The issue of evidence of maintaining “medical knowledge and skills” needs careful planning and consideration.  The evidence of maintaining “medical knowledge and skills” will largely depend on the circumstances of each case.  It is highly advisable that doctors seek expert legal advice on the most appropriate course of action when considering a restoration application.  A number of things could be considered:

  1. Strong and clear evidence of remediation and insight
  2. A personal development plan showing how you will, or have, maintained your medical knowledge and skills
  3. PLAB training notwithstanding the fact that you might not take the exam
  4. In some cases, clinical attachments could be appropriate

Ultimately, the burden of proof rests on the doctor making the restoration application to convince the MPTS that they are fitness to practise.  If you are considering an application for restoration, contact Kings View Chambers at the earliest opportunity for GMC fitness to practise advice, guidance and representation.

Due to an administration error and lapse (“administrative erasure”)

This could happen when a doctor failed to pay the annual registration fee or provide an up-to-date residential address.  Restoration to the GMC register under these circumstances is normally straightforward.  Under exceptional circumstances, restoration due to administrative erasure could result in a formal investigation where, for example, the error was caused by an allegation of deception or another form of misconduct.

Voluntary erasure

A doctor can apply for voluntary erasure at anytime during their registration, including at anytime during a fitness to practise investigation.  The GMC has an adopted process for considering applications for voluntary erasure during a fitness to practise investigation.

Doctors, who have had an application for voluntary erasure approved, can apply to re-join the register.  The process is set out in The General Medical Council (Voluntary Erasure and Restoration following Voluntary Erasure) Regulations Order of Council 2004.

Restoration decisions are referred to GMC case examiners (one lay and one medical) and the accompanying GMC guidance states that granting restoration:

“will be appropriate if the case examiners are satisfied, based on reliable evidence, that the doctor is fit to practise without restriction.
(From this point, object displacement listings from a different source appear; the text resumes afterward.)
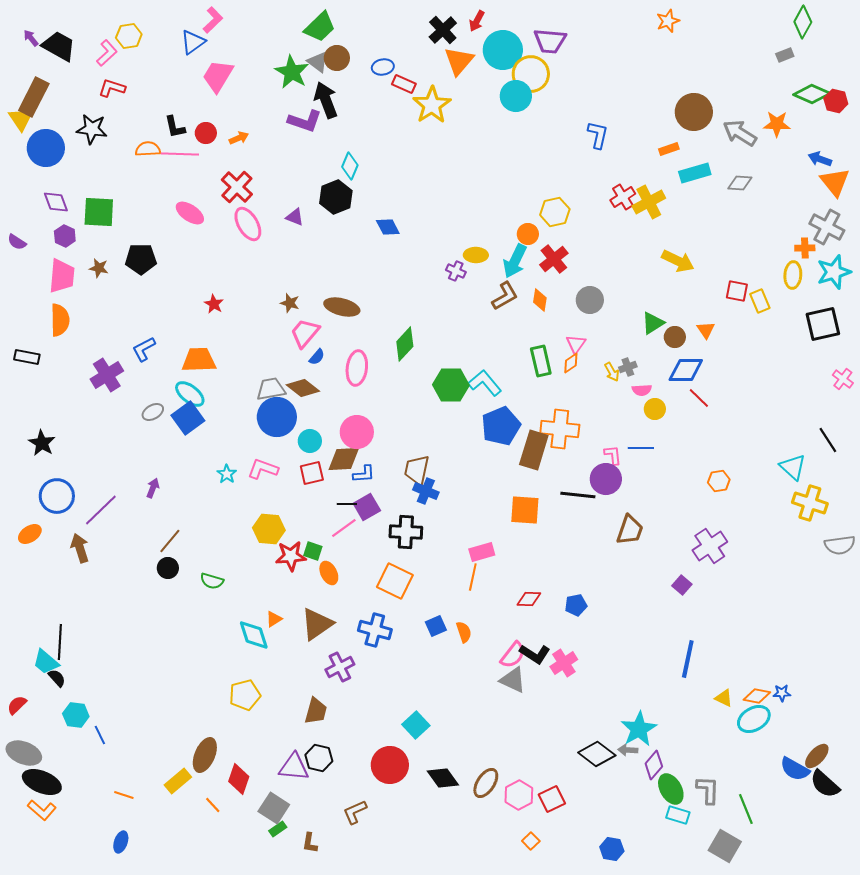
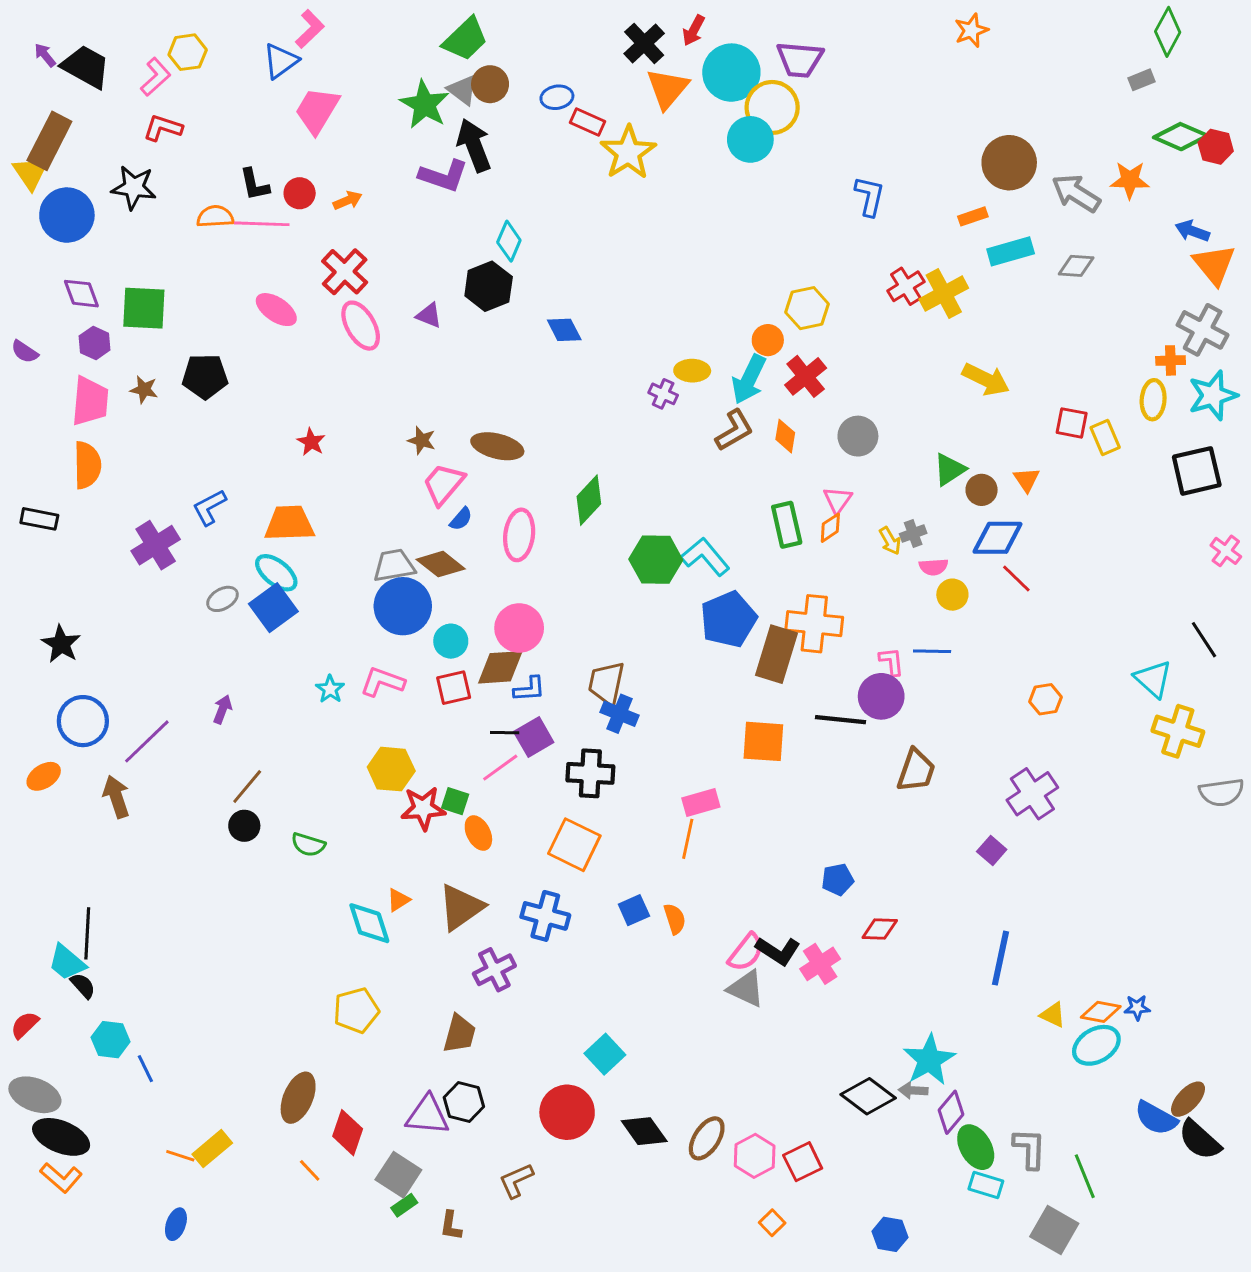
red diamond: (529, 599) -> (880, 929), moved
yellow rectangle: (178, 781) -> (212, 1149), moved

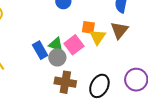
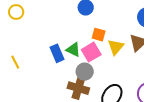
orange square: (88, 27) -> (99, 35), moved
gray circle: (57, 57) -> (85, 72), moved

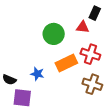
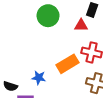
green circle: (54, 34) -> (48, 16), moved

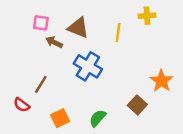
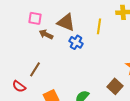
blue cross: (88, 66) -> (76, 42), moved, size x0.6

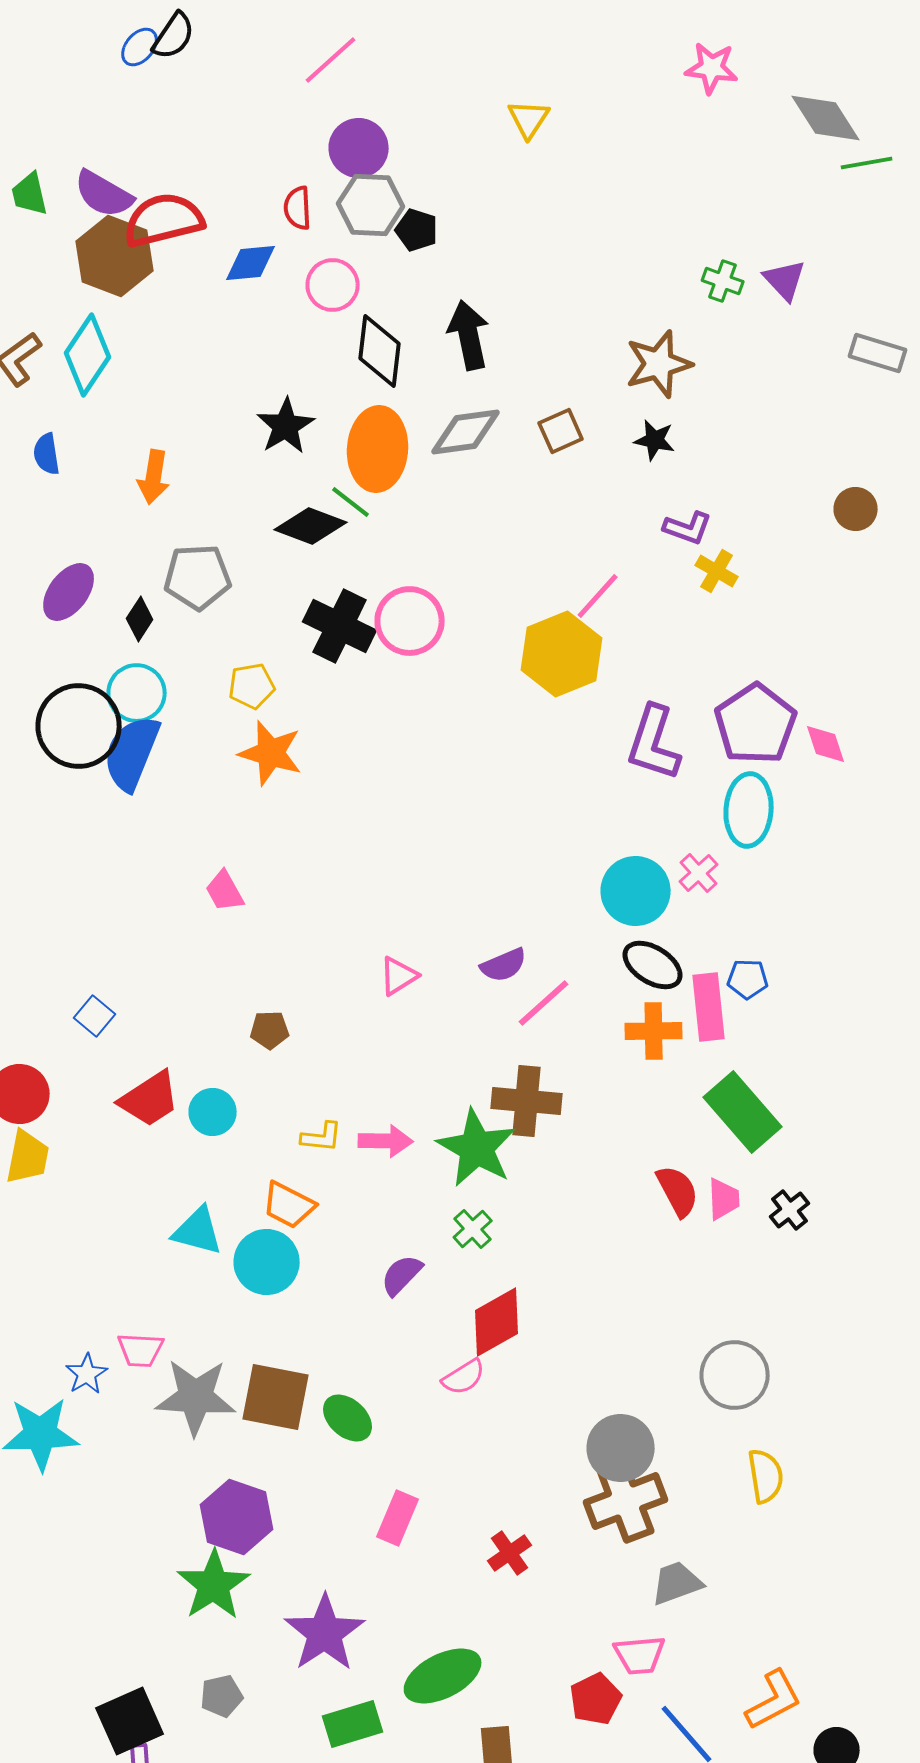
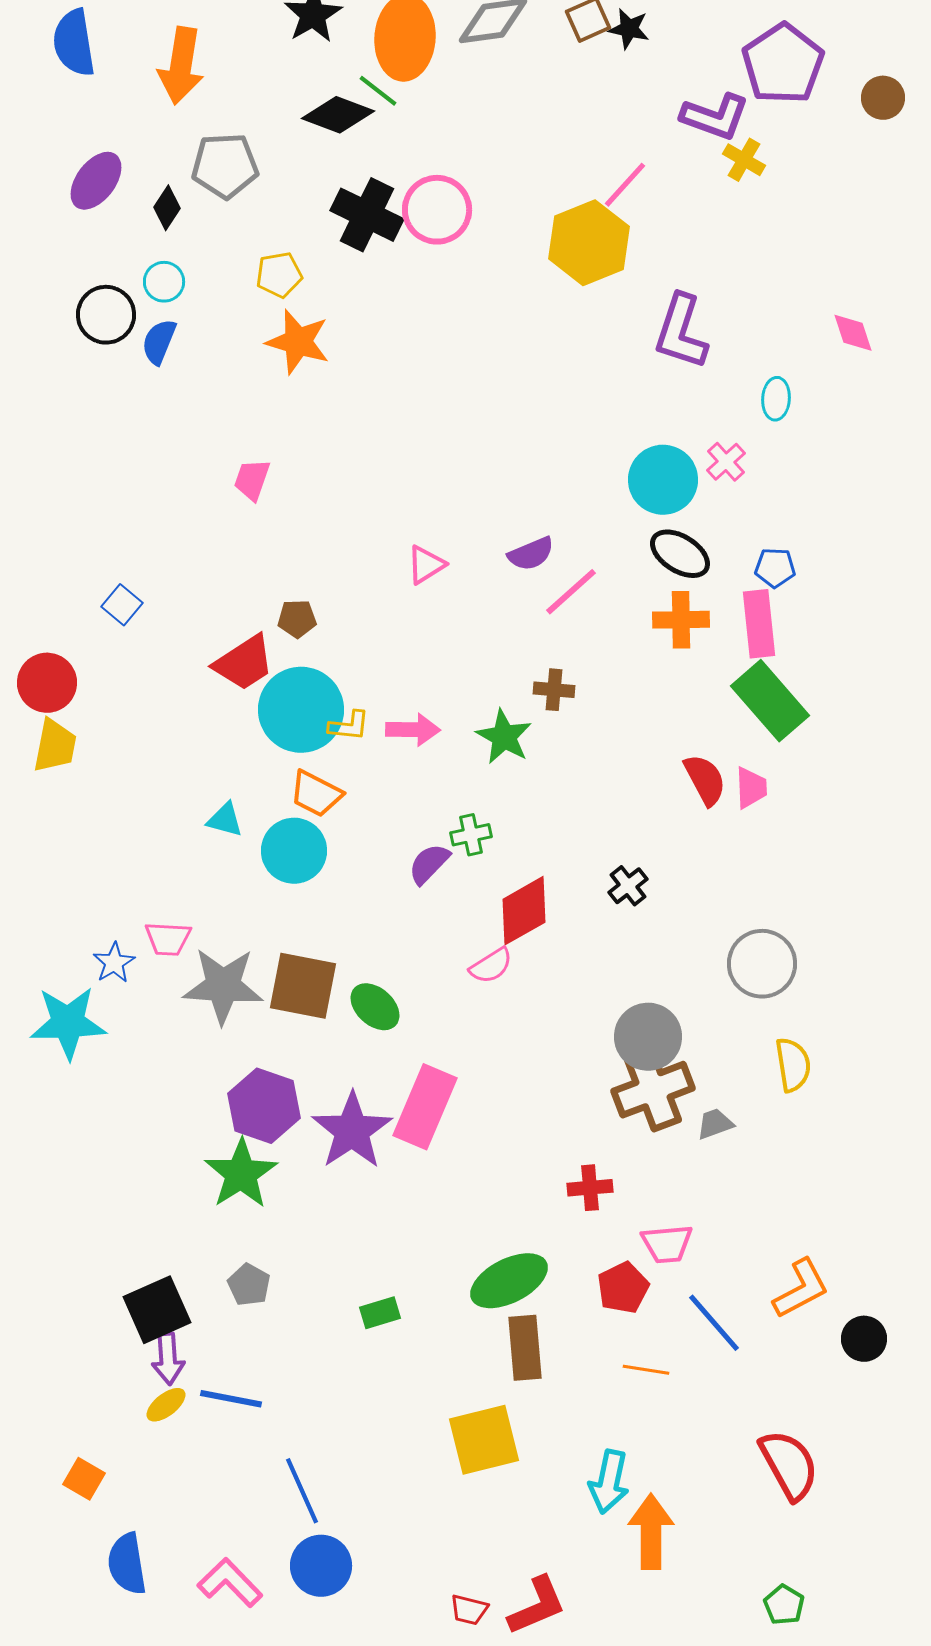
black star: (655, 440) -> (629, 29), moved
blue semicircle: (47, 454) -> (74, 43), size x1.6
orange arrow: (154, 477) -> (181, 66), size x1.4
purple L-shape: (688, 528) -> (715, 117), size x1.4
cyan circle: (137, 693) -> (164, 282), size x0.7
purple pentagon: (756, 724) -> (783, 64), moved
black circle: (79, 726) -> (106, 315), size x0.7
blue semicircle: (132, 753) -> (159, 342), size x0.6
cyan ellipse: (749, 810) -> (776, 399), size x0.6
pink trapezoid: (225, 891) -> (252, 480), turned 48
pink rectangle: (709, 1007) -> (759, 624), moved
red trapezoid: (150, 1099) -> (244, 663), moved
brown cross: (527, 1101) -> (554, 690), size x0.6
cyan circle: (213, 1112) -> (301, 710), moved, size x1.8
green star: (477, 1148) -> (504, 737), size x0.7
black cross: (790, 1210) -> (628, 886), moved
green cross: (473, 1229) -> (471, 835), moved, turned 30
cyan triangle: (198, 1231) -> (225, 820), size x0.7
pink rectangle: (398, 1518) -> (425, 1107), size x1.5
red cross: (510, 1553) -> (590, 1188), moved, turned 30
gray trapezoid: (677, 1583) -> (715, 1124), moved, size x0.7
purple star: (325, 1633) -> (352, 1131), moved
green ellipse: (443, 1676) -> (509, 1281), moved
gray pentagon: (222, 1696) -> (249, 1285), turned -30
green rectangle: (353, 1724) -> (380, 1313), size x0.7

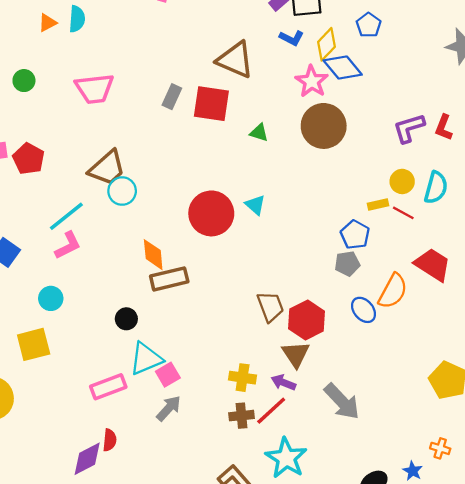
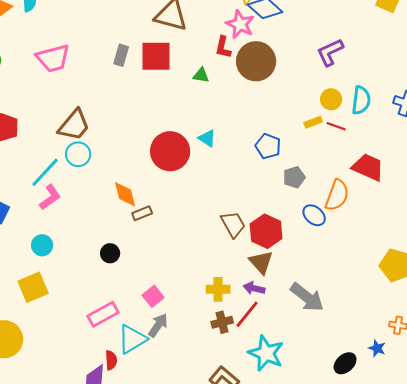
red L-shape: (444, 127) -> (223, 47), moved
cyan circle: (122, 191) -> (78, 154), moved
blue pentagon: (355, 235) -> (268, 146), moved
brown rectangle: (169, 279) -> (142, 213), size x0.6
cyan triangle: (146, 359) -> (132, 339), moved

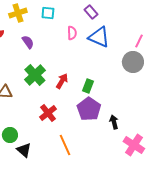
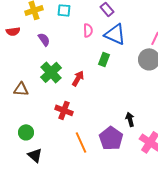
green rectangle: (88, 86) -> (104, 59), moved
purple pentagon: (89, 109) -> (111, 138), moved
red cross: (48, 113) -> (64, 110), turned -30
black triangle: (24, 150) -> (35, 155), moved

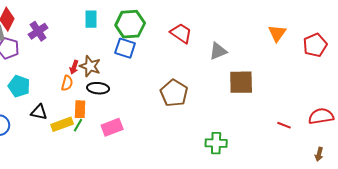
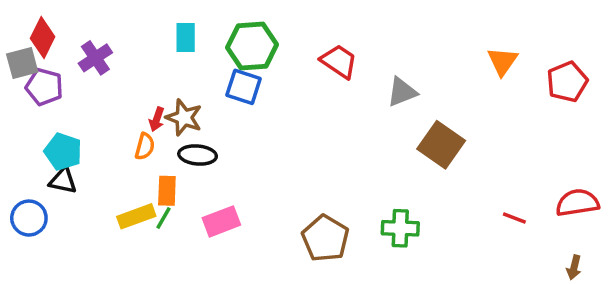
brown square: (241, 82) -> (441, 145), turned 36
brown pentagon: (174, 93) -> (325, 238), moved
black triangle: (39, 112) -> (63, 181), moved
green cross: (216, 143) -> (400, 228), moved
Restoration should normally be granted if the concerns are not serious enough to raise an issue of impaired fitness to practise or are not capable of proof to the civil standard.”

The alternative to granting the application is refusal or a referral to the MPTS.

Doctors considering applying for restoration following a voluntary erasure should seek legal advice to discuss the individual circumstances that lead to the voluntary erasure and the best way to approach the restoration application.